Pay attention to the details here. Not only do the authors employ separate image encoders for understanding and generation, but they also use different kinds of models, SigLIP for understanding and ConvNext for generation.

Training Schemes

The authors adopt a three-stage sequential training:

  1. Adaptation: Randomly initialized components such as the linear layers, generation encoder, and generation decoder are trained in this stage.
  2. Unified pre-training: Once the adaptation phase is complete, the authors train the entire model except for the visual encoder.
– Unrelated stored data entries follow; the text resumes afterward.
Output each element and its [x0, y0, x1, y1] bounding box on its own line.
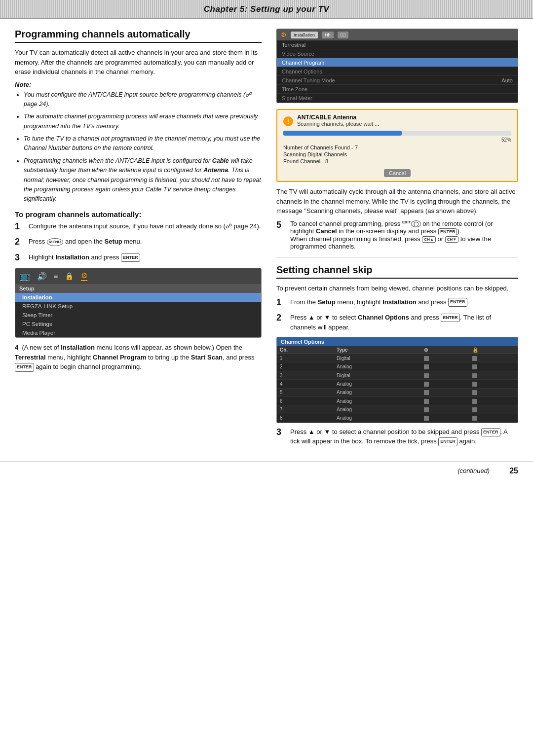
enter-icon-2: ENTER	[15, 363, 34, 372]
step-2: 2 Press MENU and open the Setup menu.	[15, 237, 262, 248]
setup-menu-screenshot: 📺 🔊 ≡ 🔒 ⚙ Setup Installation REGZA-LINK …	[15, 268, 262, 338]
setup-menu-label: Setup	[15, 284, 261, 293]
steps-list: 1 Configure the antenna input source, if…	[15, 221, 262, 263]
ch-down-icon: CH▼	[445, 236, 458, 243]
table-row: 7Analog	[277, 405, 518, 414]
exit-button-wrapper: EXIT◯	[402, 220, 421, 228]
note-item-4: Programming channels when the ANT/CABLE …	[24, 156, 262, 204]
enter-icon-6: ENTER	[481, 428, 500, 437]
table-row: 8Analog	[277, 414, 518, 422]
tv-icon: 📺	[19, 271, 30, 282]
setup-item-sleep: Sleep Timer	[15, 311, 261, 320]
setup-item-installation: Installation	[15, 293, 261, 302]
step-1: 1 Configure the antenna input source, if…	[15, 221, 262, 232]
setup-header-row: 📺 🔊 ≡ 🔒 ⚙	[15, 268, 261, 284]
channel-skip-steps: 1 From the Setup menu, highlight Install…	[276, 297, 518, 332]
install-tab-box: □□	[338, 32, 349, 38]
left-section-title: Programming channels automatically	[15, 29, 262, 43]
steps-subtitle: To program channels automatically:	[15, 210, 262, 218]
section-divider	[276, 257, 518, 257]
cycle-text: The TV will automatically cycle through …	[276, 187, 518, 216]
step4-text: 4 (A new set of Installation menu icons …	[15, 343, 262, 372]
scan-info-channels-found: Number of Channels Found - 7	[283, 144, 511, 150]
speaker-icon: 🔊	[37, 272, 47, 281]
page-header: Chapter 5: Setting up your TV	[0, 0, 533, 19]
channel-options-box: Channel Options Ch. Type ⊕ 🔒 1Digital 2A…	[276, 337, 518, 423]
setup-item-regza: REGZA-LINK Setup	[15, 302, 261, 311]
table-row: 1Digital	[277, 354, 518, 362]
skip-step-1: 1 From the Setup menu, highlight Install…	[276, 297, 518, 308]
lock-icon: 🔒	[65, 272, 74, 281]
skip-step-3: 3 Press ▲ or ▼ to select a channel posit…	[276, 427, 518, 446]
enter-icon: ENTER	[121, 253, 140, 262]
enter-icon-3: ENTER	[438, 228, 457, 235]
install-header: ⚙ Installation Hh □□	[277, 29, 518, 40]
col-type: Type	[334, 346, 421, 354]
channel-options-title: Channel Options	[277, 337, 518, 346]
installation-menu-screenshot: ⚙ Installation Hh □□ Terrestrial Video S…	[276, 29, 518, 103]
note-label: Note:	[15, 81, 262, 88]
page-number: 25	[509, 467, 518, 475]
menu-icon: MENU	[47, 238, 64, 246]
install-tab-label: Installation	[291, 32, 318, 38]
progress-bar-fill	[283, 131, 402, 136]
step5-number: 5	[276, 220, 286, 231]
horizontal-lines-icon: ≡	[54, 272, 58, 280]
scan-dialog: ! ANT/CABLE Antenna Scanning channels, p…	[276, 109, 518, 182]
step5-block: 5 To cancel channel programming, press E…	[276, 220, 518, 251]
page-footer: (continued) 25	[0, 461, 533, 480]
progress-bar-bg	[283, 131, 511, 136]
note-item-3: To tune the TV to a channel not programm…	[24, 134, 262, 153]
install-item-tuning-mode: Channel Tuning ModeAuto	[277, 76, 518, 85]
right-column: ⚙ Installation Hh □□ Terrestrial Video S…	[276, 29, 518, 451]
channel-options-table: Ch. Type ⊕ 🔒 1Digital 2Analog 3Digital 4…	[277, 346, 518, 423]
install-item-signal-meter: Signal Meter	[277, 94, 518, 103]
enter-icon-4: ENTER	[448, 298, 467, 307]
install-menu-list: Terrestrial Video Source Channel Program…	[277, 40, 518, 103]
enter-icon-7: ENTER	[438, 437, 457, 446]
step5-text: To cancel channel programming, press EXI…	[290, 220, 518, 251]
table-row: 5Analog	[277, 388, 518, 396]
ch-up-icon: CH▲	[422, 236, 435, 243]
note-item-2: The automatic channel programming proces…	[24, 112, 262, 131]
scan-dialog-header: ! ANT/CABLE Antenna Scanning channels, p…	[283, 114, 511, 129]
col-bookmark: ⊕	[421, 346, 469, 354]
setup-item-media: Media Player	[15, 328, 261, 337]
chapter-title: Chapter 5: Setting up your TV	[204, 4, 329, 14]
install-item-terrestrial: Terrestrial	[277, 40, 518, 49]
note-item-1: You must configure the ANT/CABLE input s…	[24, 90, 262, 109]
gear-small-icon: ⚙	[281, 31, 287, 38]
exit-icon: ◯	[411, 220, 421, 227]
step-3: 3 Highlight Installation and press ENTER…	[15, 252, 262, 263]
progress-label: 52%	[283, 137, 511, 143]
skip-step-2: 2 Press ▲ or ▼ to select Channel Options…	[276, 313, 518, 332]
setup-menu-list: Installation REGZA-LINK Setup Sleep Time…	[15, 293, 261, 337]
table-row: 4Analog	[277, 380, 518, 388]
scan-info-found-channel: Found Channel - 8	[283, 158, 511, 164]
install-item-channel-program: Channel Program	[277, 58, 518, 67]
left-column: Programming channels automatically Your …	[15, 29, 262, 451]
install-item-time-zone: Time Zone	[277, 85, 518, 94]
setup-item-pc: PC Settings	[15, 320, 261, 328]
skip-step3-list: 3 Press ▲ or ▼ to select a channel posit…	[276, 427, 518, 446]
table-row: 6Analog	[277, 396, 518, 405]
channel-skip-title: Setting channel skip	[276, 264, 518, 279]
enter-icon-5: ENTER	[441, 314, 460, 323]
cancel-button[interactable]: Cancel	[384, 169, 411, 177]
continued-label: (continued)	[457, 467, 490, 474]
table-row: 3Digital	[277, 371, 518, 379]
install-tab-hh: Hh	[322, 32, 334, 38]
table-row: 2Analog	[277, 362, 518, 371]
channel-skip-intro: To prevent certain channels from being v…	[276, 284, 518, 293]
note-list: You must configure the ANT/CABLE input s…	[15, 90, 262, 204]
intro-paragraph: Your TV can automatically detect all act…	[15, 48, 262, 77]
scan-dialog-subtitle: Scanning channels, please wait ...	[297, 121, 379, 127]
col-ch: Ch.	[277, 346, 334, 354]
gear-icon: ⚙	[81, 271, 87, 281]
install-item-video-source: Video Source	[277, 49, 518, 58]
warning-icon: !	[283, 116, 293, 126]
scan-info-scanning-digital: Scanning Digital Channels	[283, 151, 511, 157]
col-lock: 🔒	[469, 346, 518, 354]
scan-dialog-title: ANT/CABLE Antenna	[297, 114, 379, 121]
install-item-channel-options: Channel Options	[277, 67, 518, 76]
The training incorporates three data types; multimodal understanding, image generation, and text-only data. At the start, the data mixture contains more multimodal understanding data, and the authors then increase the ratio of image generation data gradually.
  3. Supervised Fine-tuning (SFT): At this stage, the SigLIP image encoder is also unfrozen. The model is fine-tuned using instruction-tuning data, which comprises dialogues, task-specific conversations, and high-quality text-conditioned image generation examples.

This training scheme reminds me of the old transfer learning followed by the layer-wise fine-tuning paradigm widely used in the peak CNN era of 2014-18.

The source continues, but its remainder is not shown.